This week the Senate is debating whether to pass the American Recovery and Reinvestment Act of 2009, a bill we absolutely need to help arrest our economic freefall. Economic policies championed by the Bush Administration largely focused on tax cuts for the big corporations and the wealthiest among us. Not only did these policies fail, they helped create the crisis we now find ourselves in. Yet many in Congress believe we should go down that road yet again in hopes that this time it will be different. Even worse, they are obstructing a recovery package focused on creating jobs, investing in our future economic competitiveness, and providing middle-class tax relief. Indeed, provisions aimed at working Americans are now characterized as "wasteful spending."
It is as if the Bush team set a house on fire and then blocked the fire trucks trying to put that fire out.
On Monday, Republican leaders in the House put out a list of items in the American Recovery and Reinvestment Act they deemed to be "wasteful spending." Many of the projects they demonize create jobs, invest in our children and protect our citizens.
One project they're attacking hit close to home. They're calling funding to restore forest health and prevent wildfires in National Forests wasteful. Coming from Southern Oregon, I can tell you firsthand they are dead wrong.
I grew up in Southern Oregon. My father was a sawmill worker and a logger and his job put food on the table. Right now Douglas County, where I was born, has an unemployment rate of 12.8 percent. That's the highest it's been in decades and well above the current national average. Douglas County is home to many of Oregon's timber workers and they need the stability of a good paying job. The money that would be allocated to counties like Douglas to restore forest health and prevent forest fires would put these folks back to work.
Let me explain. Due to federal mismanagement, there are millions of acres of choked and overgrown second-growth forests. These forests are a complete menace. They are diseased and are very little use for strong ecosystems. Moreover, they are a huge fire hazard. Thinning these neglected forests is essential for restoring forest health and generating thousands of rural jobs.
Let me emphasize this: this provision will create thousands of rural jobs. This is a win-win for our rural economies and our ecosystems.
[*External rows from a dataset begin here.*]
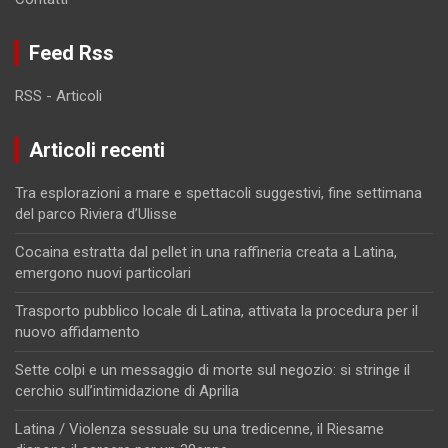
Feed Rss
RSS - Articoli
Articoli recenti
Tra esplorazioni a mare e spettacoli suggestivi, fine settimana
del parco Riviera d’Ulisse
Cocaina estratta dal pellet in una raffineria creata a Latina,
emergono nuovi particolari
Trasporto pubblico locale di Latina, attivata la procedura per il
nuovo affidamento
Sette colpi e un messaggio di morte sul negozio: si stringe il
cerchio sull’intimidazione di Aprilia
Latina / Violenza sessuale su una tredicenne, il Riesame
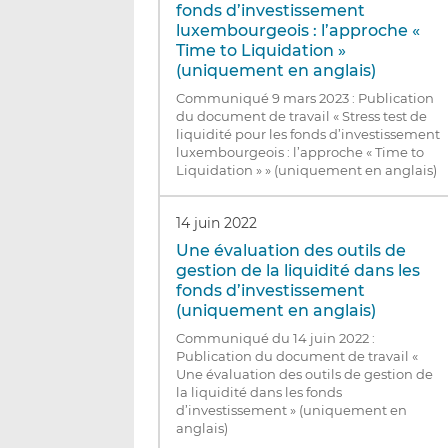
fonds d’investissement
luxembourgeois : l’approche «
Time to Liquidation »
(uniquement en anglais)
Communiqué 9 mars 2023 : Publication
du document de travail « Stress test de
liquidité pour les fonds d’investissement
luxembourgeois : l’approche « Time to
Liquidation » » (uniquement en anglais)
14 juin 2022
Une évaluation des outils de
gestion de la liquidité dans les
fonds d’investissement
(uniquement en anglais)
Communiqué du 14 juin 2022 :
Publication du document de travail «
Une évaluation des outils de gestion de
la liquidité dans les fonds
d’investissement » (uniquement en
anglais)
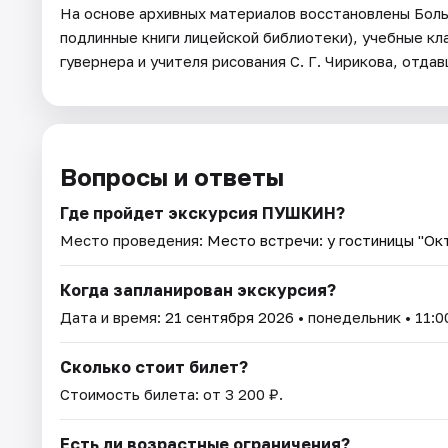
На основе архивных материалов восстановлены Больш
подлинные книги лицейской библиотеки), учебные кл
гувернера и учителя рисования С. Г. Чирикова, отд
Вопросы и ответы
Где пройдет экскурсия ПУШКИН?
Место проведения:
Место встречи: у гостиницы "Ок
Когда запланирован экскурсия?
Дата и время:
21 сентября 2026
• понедельник • 11:0
Сколько стоит билет?
Стоимость билета: от 3 200 ₽.
Есть ли возрастные ограничения?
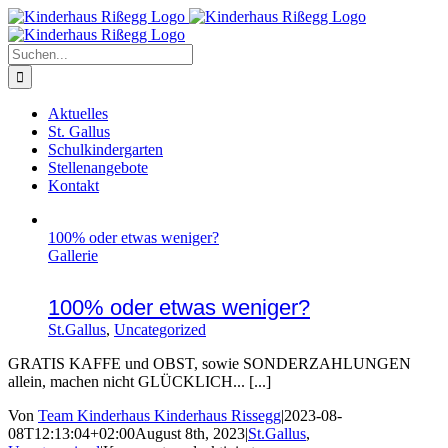
Zum
Inhalt
springen
Suche
nach:
Aktuelles
St. Gallus
Schulkindergarten
Stellenangebote
Kontakt
100% oder etwas weniger?
Gallerie
100% oder etwas weniger?
St.Gallus
,
Uncategorized
GRATIS KAFFE und OBST, sowie SONDERZAHLUNGEN
allein, machen nicht GLÜCKLICH... [...]
Von
Team Kinderhaus Kinderhaus Rissegg
|
2023-08-
08T12:13:04+02:00
August 8th, 2023
|
St.Gallus
,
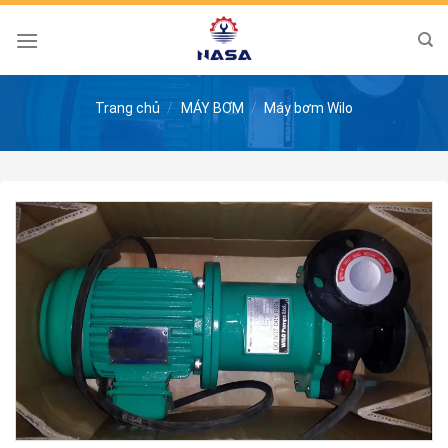
Skip
to
content
Trang chủ
/
MÁY BƠM
/
Máy bơm Wilo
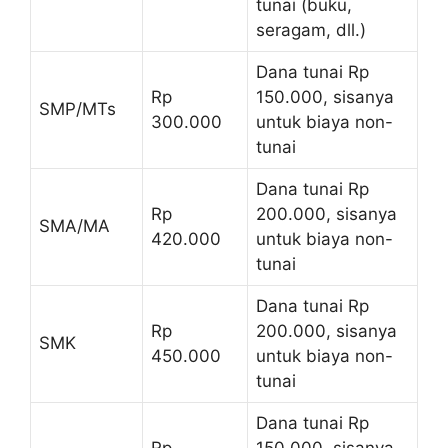
tunai (buku,
seragam, dll.)
Dana tunai Rp
Rp
150.000, sisanya
SMP/MTs
300.000
untuk biaya non-
tunai
Dana tunai Rp
Rp
200.000, sisanya
SMA/MA
420.000
untuk biaya non-
tunai
Dana tunai Rp
Rp
200.000, sisanya
SMK
450.000
untuk biaya non-
tunai
Dana tunai Rp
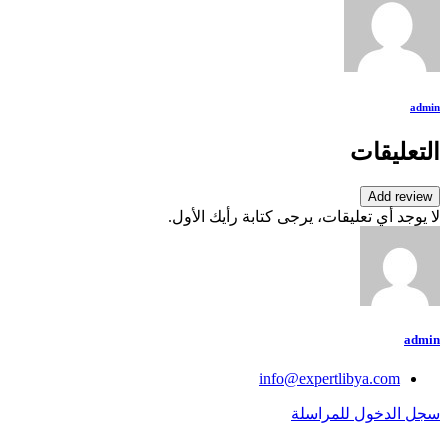
admin
التعليقات
Add review
لا يوجد أي تعليقات، يرجى كتابة رأيك الأول.
admin
info@expertlibya.com
سجل الدخول للمراسلة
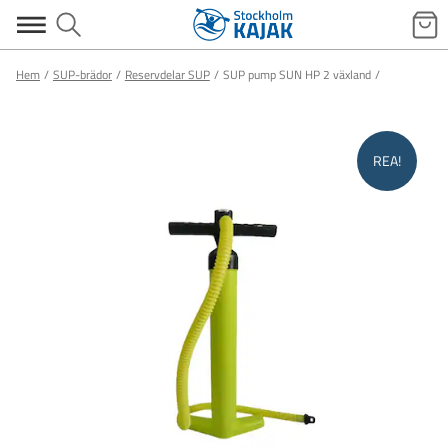
Hem
SUP-brädor
Reservdelar SUP
SUP pump SUN HP 2 växland
REA!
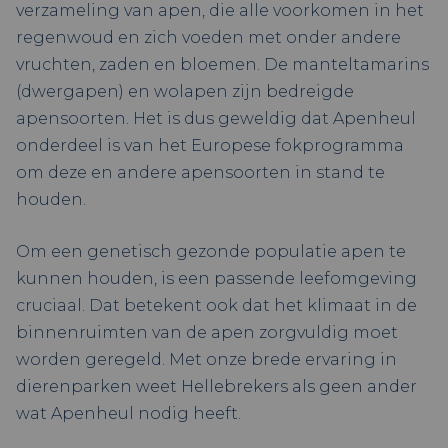
verzameling van apen, die alle voorkomen in het
regenwoud en zich voeden met onder andere
vruchten, zaden en bloemen. De manteltamarins
(dwergapen) en wolapen zijn bedreigde
apensoorten. Het is dus geweldig dat Apenheul
onderdeel is van het Europese fokprogramma
om deze en andere apensoorten in stand te
houden.
Om een genetisch gezonde populatie apen te
kunnen houden, is een passende leefomgeving
cruciaal. Dat betekent ook dat het klimaat in de
binnenruimten van de apen zorgvuldig moet
worden geregeld. Met onze brede ervaring in
dierenparken weet Hellebrekers als geen ander
wat Apenheul nodig heeft.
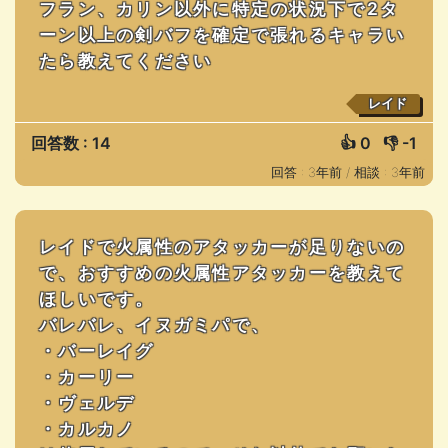
フラン、カリン以外に特定の状況下で2タ
ーン以上の剣バフを確定で張れるキャラい
たら教えてください
レイド
回答数 : 14
👍
0
👎
-1
回答 : 3年前 /
相談 : 3年前
レイドで火属性のアタッカーが足りないの
で、おすすめの火属性アタッカーを教えて
ほしいです。
バレバレ、イヌガミパで、
・バーレイグ
・カーリー
・ヴェルデ
・カルカノ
Preventing wildfires is something that desperately needs to be done in any economic condition and now has the added benefit of providing jobs in areas that need them most. How Republicans can call job creation for hardworking millworkers like my dad "wasteful spending" is a mystery to me. To the contrary, like school or bridge repairs or broadband internet access, thinning overgrown forests is the best kind of economic recovery investment: it creates jobs in the short-term while addressing a critical and long-neglected priority. The funding would improve the health of dangerously overgrown second-growth forests, helping protect our forests from disease and preventing wildfires that are devastating to rural communities and enormous sources of greenhouse gas emissions.
Funding the protection of our forests isn't the only thing critics are calling wasteful spending. They are attacking funding for Amtrak, which is underfunded, has recently increased ridership, and is a major economic engine of the East Coast in particular. They are attacking funding for public computer centers at community colleges, programs which create jobs now and provide workers with the skills they need to compete in a technology-driven economy. They are even attacking funding for flood reduction projects off of the Mississippi River - just three and a half years after Hurricane Katrina and inadequate levees led to devastation in New Orleans.
Whether motivated by a knee-jerk opposition to anything the government does or a desire to play politics and try to give the new Obama Administration a black eye, the opponents of this bill are opposing job creation and repeating the mistakes that led to the Great Depression. Economists across the political spectrum recognize that government spending is vital to create economic activity in a recession, and many even say the price tag is too low. Whether it's logging to reduce wildfire hazards, teaching children, laying new light rail tracks, or preventing floods along the Mississippi, people will be paid to do these jobs - that's not wasteful spending, that's the whole point.
For eight years, we weren't investing in our economy. We were running up record debt but we weren't creating jobs or bringing families into the middle class. Some in Congress see the past eight years and think we were on the right track, all current evidence to the contrary. I vehemently disagree.
I believe the key to putting our economy back on track is to put Americans back to work by investing in infrastructure and green energy jobs and building a pathway for our children and economy to compete and innovate through education. We can address the short-term crisis and re-build our economic foundation for the future. America voted for a change of direction last November, not more of the same. Republicans should listen to the American people and work in a bi-partisan fashion to help get our country on the road to recovery.